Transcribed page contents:

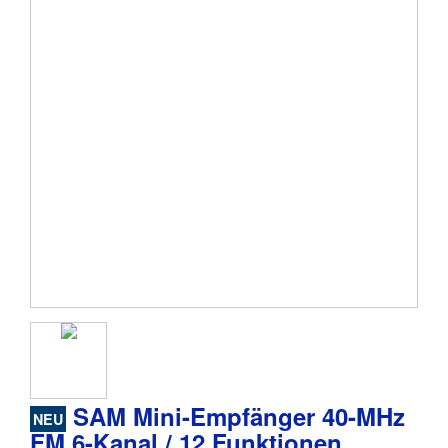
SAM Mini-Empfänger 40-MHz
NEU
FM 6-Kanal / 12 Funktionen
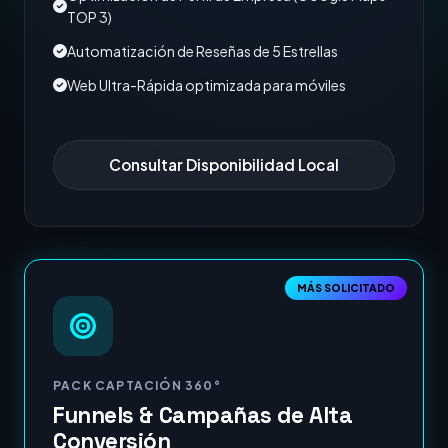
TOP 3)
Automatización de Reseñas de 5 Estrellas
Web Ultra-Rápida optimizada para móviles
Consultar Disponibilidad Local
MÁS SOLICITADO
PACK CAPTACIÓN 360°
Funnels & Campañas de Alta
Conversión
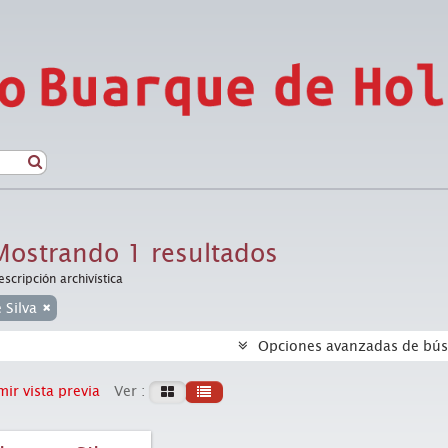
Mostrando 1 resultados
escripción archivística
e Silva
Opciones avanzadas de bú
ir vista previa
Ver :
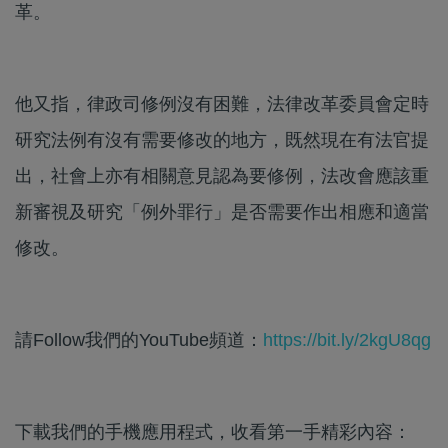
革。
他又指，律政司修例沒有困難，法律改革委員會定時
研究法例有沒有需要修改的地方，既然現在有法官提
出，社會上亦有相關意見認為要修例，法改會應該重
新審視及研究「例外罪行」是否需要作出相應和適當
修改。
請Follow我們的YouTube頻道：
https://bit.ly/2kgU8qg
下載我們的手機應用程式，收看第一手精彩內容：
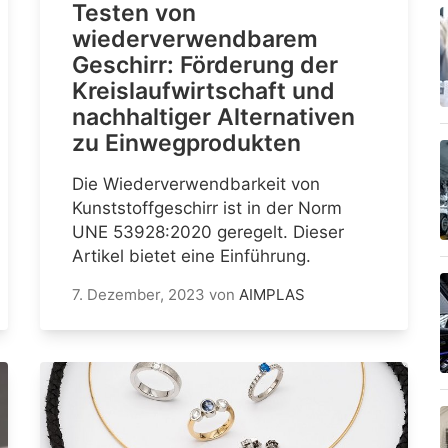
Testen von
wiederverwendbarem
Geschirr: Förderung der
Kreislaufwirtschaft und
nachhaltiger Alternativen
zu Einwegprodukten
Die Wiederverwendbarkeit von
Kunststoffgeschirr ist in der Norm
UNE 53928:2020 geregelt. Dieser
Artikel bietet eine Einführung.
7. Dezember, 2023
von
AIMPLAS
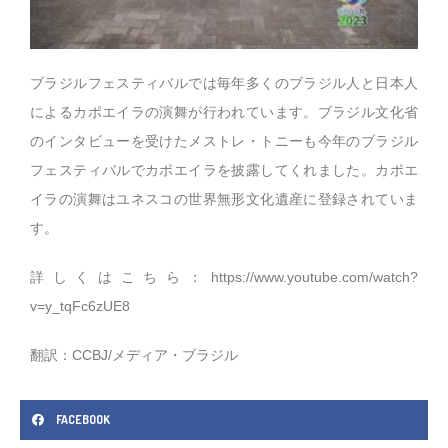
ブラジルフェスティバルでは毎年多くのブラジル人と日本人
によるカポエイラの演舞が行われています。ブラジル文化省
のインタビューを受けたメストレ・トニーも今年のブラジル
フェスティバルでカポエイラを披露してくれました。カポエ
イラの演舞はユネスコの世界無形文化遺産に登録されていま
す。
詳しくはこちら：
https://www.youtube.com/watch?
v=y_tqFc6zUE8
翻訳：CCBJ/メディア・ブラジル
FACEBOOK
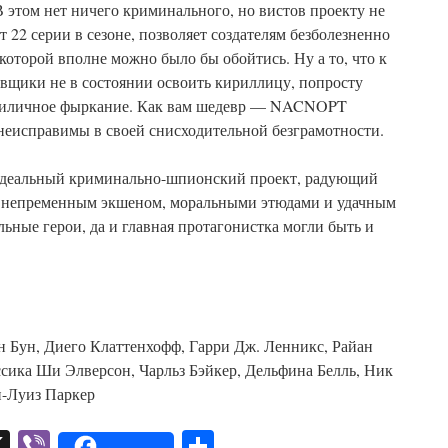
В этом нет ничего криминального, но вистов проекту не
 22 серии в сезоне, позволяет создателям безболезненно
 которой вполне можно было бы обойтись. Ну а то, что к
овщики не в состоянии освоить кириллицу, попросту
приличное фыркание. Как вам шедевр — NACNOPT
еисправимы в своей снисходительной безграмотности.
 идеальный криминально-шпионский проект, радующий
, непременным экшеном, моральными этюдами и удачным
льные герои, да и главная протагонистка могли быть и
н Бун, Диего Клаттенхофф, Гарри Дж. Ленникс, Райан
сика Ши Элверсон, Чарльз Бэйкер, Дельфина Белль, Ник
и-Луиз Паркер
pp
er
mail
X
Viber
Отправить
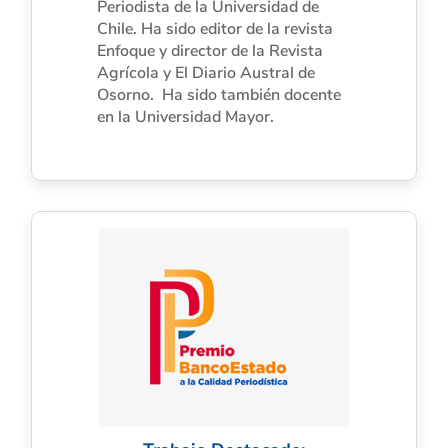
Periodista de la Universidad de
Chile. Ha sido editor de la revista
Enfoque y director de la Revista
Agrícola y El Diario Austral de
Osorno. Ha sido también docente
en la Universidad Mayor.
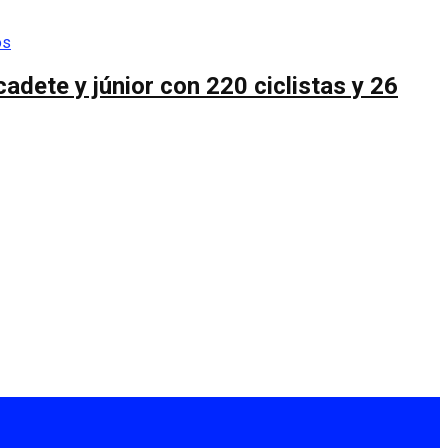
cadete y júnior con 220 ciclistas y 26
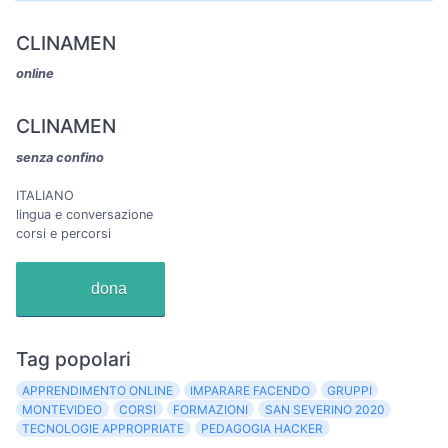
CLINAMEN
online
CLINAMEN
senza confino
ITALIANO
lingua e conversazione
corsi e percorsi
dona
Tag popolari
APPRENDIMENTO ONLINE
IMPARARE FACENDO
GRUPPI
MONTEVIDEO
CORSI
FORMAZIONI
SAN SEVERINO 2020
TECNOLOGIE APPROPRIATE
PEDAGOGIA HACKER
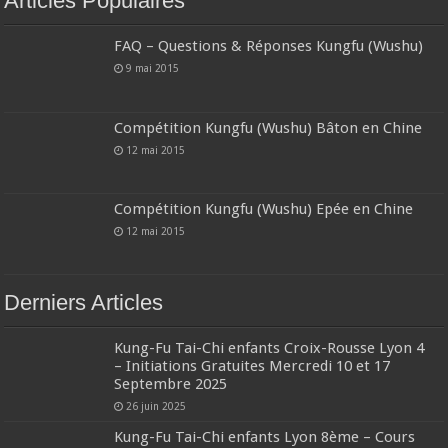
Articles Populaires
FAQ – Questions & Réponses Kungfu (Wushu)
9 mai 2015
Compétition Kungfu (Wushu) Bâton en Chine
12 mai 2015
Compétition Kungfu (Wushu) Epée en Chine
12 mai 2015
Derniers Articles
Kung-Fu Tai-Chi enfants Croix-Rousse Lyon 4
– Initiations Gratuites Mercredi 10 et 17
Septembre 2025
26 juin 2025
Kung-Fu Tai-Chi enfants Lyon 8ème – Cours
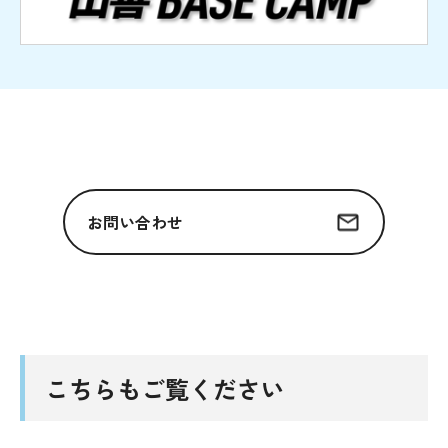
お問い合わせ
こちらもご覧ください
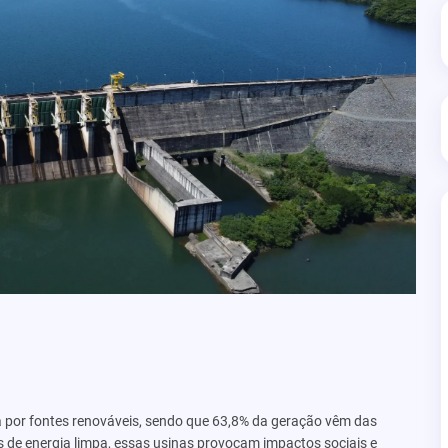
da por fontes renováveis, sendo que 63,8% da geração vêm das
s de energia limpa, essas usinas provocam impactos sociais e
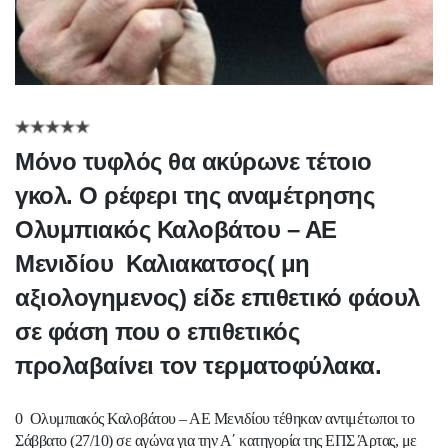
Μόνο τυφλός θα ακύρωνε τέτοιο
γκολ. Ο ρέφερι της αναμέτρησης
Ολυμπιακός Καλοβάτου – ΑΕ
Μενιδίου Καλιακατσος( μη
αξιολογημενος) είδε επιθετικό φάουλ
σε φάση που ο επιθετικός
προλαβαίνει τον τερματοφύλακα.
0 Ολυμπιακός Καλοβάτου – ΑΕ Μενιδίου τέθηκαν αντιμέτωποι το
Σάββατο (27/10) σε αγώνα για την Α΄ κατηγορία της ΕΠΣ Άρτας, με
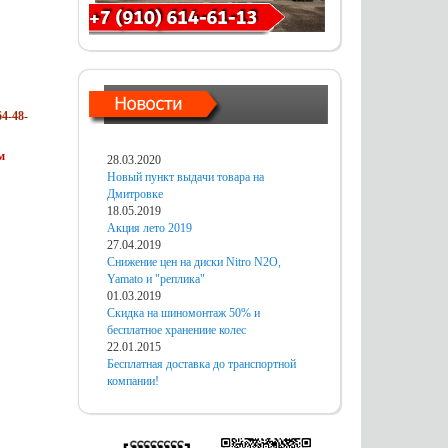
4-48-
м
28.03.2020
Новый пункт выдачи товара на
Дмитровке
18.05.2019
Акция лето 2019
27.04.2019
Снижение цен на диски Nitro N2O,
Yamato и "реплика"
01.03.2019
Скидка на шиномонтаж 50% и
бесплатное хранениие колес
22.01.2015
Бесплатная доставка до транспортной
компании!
==
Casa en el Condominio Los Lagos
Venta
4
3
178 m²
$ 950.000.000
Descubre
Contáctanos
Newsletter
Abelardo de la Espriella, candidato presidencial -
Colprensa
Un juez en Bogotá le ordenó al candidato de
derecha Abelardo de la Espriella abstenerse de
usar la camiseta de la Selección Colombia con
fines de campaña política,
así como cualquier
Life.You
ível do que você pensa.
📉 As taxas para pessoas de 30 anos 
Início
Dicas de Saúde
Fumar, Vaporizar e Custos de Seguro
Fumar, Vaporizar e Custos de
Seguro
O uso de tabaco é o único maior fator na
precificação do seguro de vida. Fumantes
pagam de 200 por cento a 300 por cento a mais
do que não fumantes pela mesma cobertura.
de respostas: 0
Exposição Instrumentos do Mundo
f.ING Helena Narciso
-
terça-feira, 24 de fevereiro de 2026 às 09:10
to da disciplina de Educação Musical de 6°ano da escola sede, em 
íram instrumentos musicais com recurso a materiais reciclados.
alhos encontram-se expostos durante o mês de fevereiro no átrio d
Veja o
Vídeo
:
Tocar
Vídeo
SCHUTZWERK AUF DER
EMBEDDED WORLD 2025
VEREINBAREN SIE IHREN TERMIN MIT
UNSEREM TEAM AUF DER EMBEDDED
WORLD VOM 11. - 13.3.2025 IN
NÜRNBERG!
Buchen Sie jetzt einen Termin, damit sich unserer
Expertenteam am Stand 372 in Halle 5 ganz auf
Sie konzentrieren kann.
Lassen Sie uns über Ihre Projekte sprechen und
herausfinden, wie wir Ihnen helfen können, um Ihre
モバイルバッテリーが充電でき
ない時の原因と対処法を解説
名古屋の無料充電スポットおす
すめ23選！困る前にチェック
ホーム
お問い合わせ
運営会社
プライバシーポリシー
...
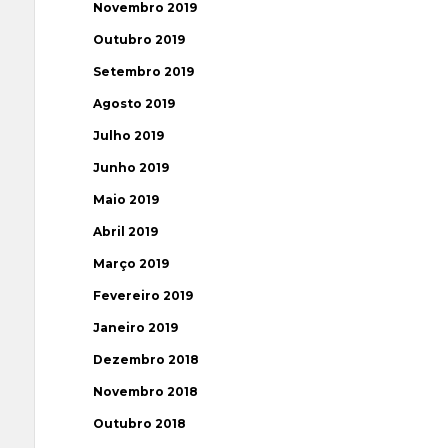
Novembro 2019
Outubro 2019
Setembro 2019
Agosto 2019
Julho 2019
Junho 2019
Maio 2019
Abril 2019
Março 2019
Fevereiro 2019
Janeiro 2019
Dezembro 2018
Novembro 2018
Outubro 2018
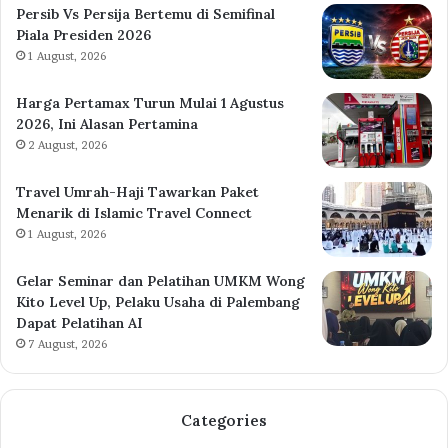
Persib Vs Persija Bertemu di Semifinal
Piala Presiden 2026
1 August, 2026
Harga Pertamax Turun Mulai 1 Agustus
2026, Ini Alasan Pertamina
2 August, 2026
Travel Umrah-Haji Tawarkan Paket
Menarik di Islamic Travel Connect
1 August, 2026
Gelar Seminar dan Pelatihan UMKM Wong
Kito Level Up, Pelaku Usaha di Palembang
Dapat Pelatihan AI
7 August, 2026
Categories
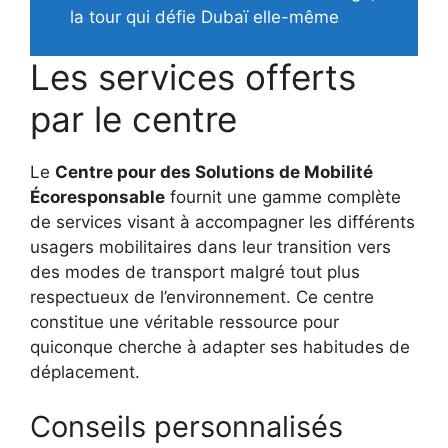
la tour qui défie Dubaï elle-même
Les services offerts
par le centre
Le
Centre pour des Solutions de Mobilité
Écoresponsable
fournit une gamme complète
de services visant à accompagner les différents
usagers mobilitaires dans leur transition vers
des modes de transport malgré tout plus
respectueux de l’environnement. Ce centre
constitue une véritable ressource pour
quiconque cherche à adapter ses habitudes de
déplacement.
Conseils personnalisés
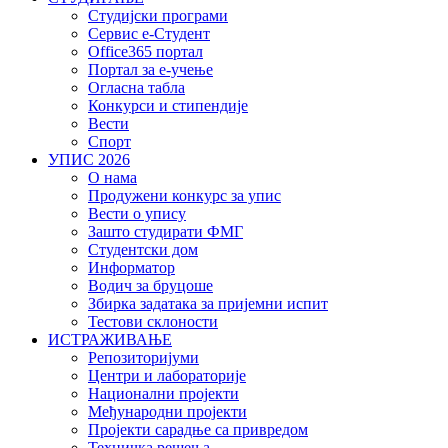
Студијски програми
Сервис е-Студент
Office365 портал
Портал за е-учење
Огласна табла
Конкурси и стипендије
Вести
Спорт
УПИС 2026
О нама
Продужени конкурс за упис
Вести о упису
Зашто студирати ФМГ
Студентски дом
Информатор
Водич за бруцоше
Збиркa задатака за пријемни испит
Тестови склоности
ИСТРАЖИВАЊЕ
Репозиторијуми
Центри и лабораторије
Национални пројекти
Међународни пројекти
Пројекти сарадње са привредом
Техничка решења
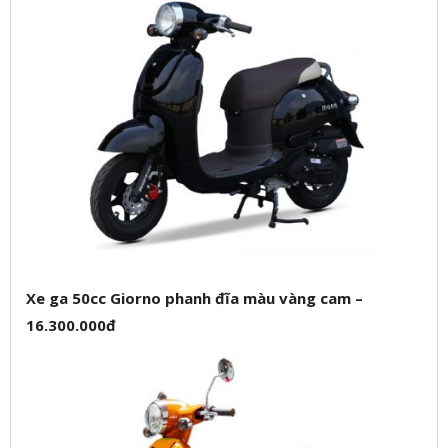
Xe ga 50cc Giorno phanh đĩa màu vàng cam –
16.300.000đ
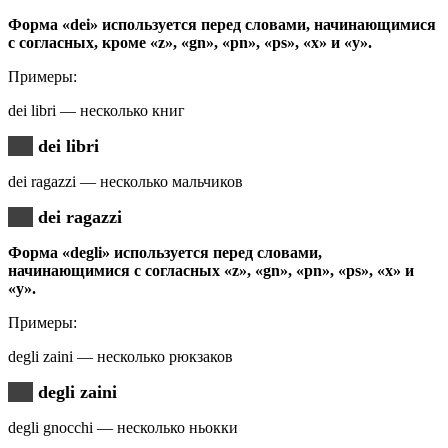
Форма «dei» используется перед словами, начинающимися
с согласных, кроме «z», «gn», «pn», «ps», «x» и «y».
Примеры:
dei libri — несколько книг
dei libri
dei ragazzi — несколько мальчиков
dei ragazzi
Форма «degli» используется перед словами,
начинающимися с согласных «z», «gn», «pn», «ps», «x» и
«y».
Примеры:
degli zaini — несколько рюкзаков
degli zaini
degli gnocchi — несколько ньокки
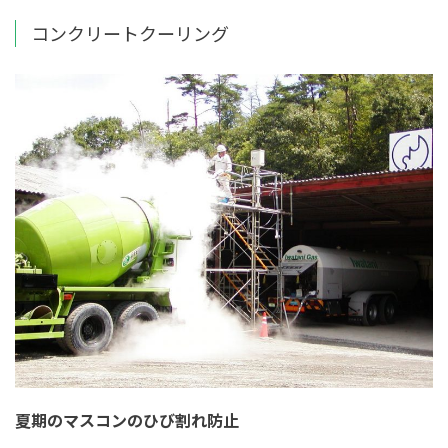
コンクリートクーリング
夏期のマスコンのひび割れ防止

Exercise aim -
Look above for the line with "Periodista de la Universidad de" and the line with "Бесплатная доставка до транспортной", then copy them and all lines in between exactly as written, and only those, without any pictures.

Solution to this exercise -
Periodista de la Universidad de
Chile. Ha sido editor de la revista
Enfoque y director de la Revista
Agrícola y El Diario Austral de
Osorno. Ha sido también docente
en la Universidad Mayor.
cadete y júnior con 220 ciclistas y 26
CLINAMEN
online
CLINAMEN
senza confino
ITALIANO
lingua e conversazione
corsi e percorsi
dona
Tag popolari
APPRENDIMENTO ONLINE
IMPARARE FACENDO
GRUPPI
MONTEVIDEO
CORSI
FORMAZIONI
SAN SEVERINO 2020
TECNOLOGIE APPROPRIATE
PEDAGOGIA HACKER
Articles Populaires
FAQ – Questions & Réponses Kungfu (Wushu)
9 mai 2015
Compétition Kungfu (Wushu) Bâton en Chine
12 mai 2015
Compétition Kungfu (Wushu) Epée en Chine
12 mai 2015
Derniers Articles
Kung-Fu Tai-Chi enfants Croix-Rousse Lyon 4
– Initiations Gratuites Mercredi 10 et 17
Septembre 2025
26 juin 2025
Kung-Fu Tai-Chi enfants Lyon 8ème – Cours
お問い合わせ
こちらもご覧ください
da por fontes renováveis, sendo que 63,8% da geração vêm das
s de energia limpa, essas usinas provocam impactos sociais e
Μόνο τυφλός θα ακύρωνε τέτοιο
γκολ. Ο ρέφερι της αναμέτρησης
Ολυμπιακός Καλοβάτου – ΑΕ
Μενιδίου Καλιακατσος( μη
αξιολογημενος) είδε επιθετικό φάουλ
σε φάση που ο επιθετικός
προλαβαίνει τον τερματοφύλακα.
0 Ολυμπιακός Καλοβάτου – ΑΕ Μενιδίου τέθηκαν αντιμέτωποι το
Σάββατο (27/10) σε αγώνα για την Α΄ κατηγορία της ΕΠΣ Άρτας, με
4-48-
м
28.03.2020
Новый пункт выдачи товара на
Дмитровке
18.05.2019
Акция лето 2019
27.04.2019
Снижение цен на диски Nitro N2O,
Yamato и "реплика"
01.03.2019
Скидка на шиномонтаж 50% и
бесплатное хранениие колес
22.01.2015
Бесплатная доставка до транспортной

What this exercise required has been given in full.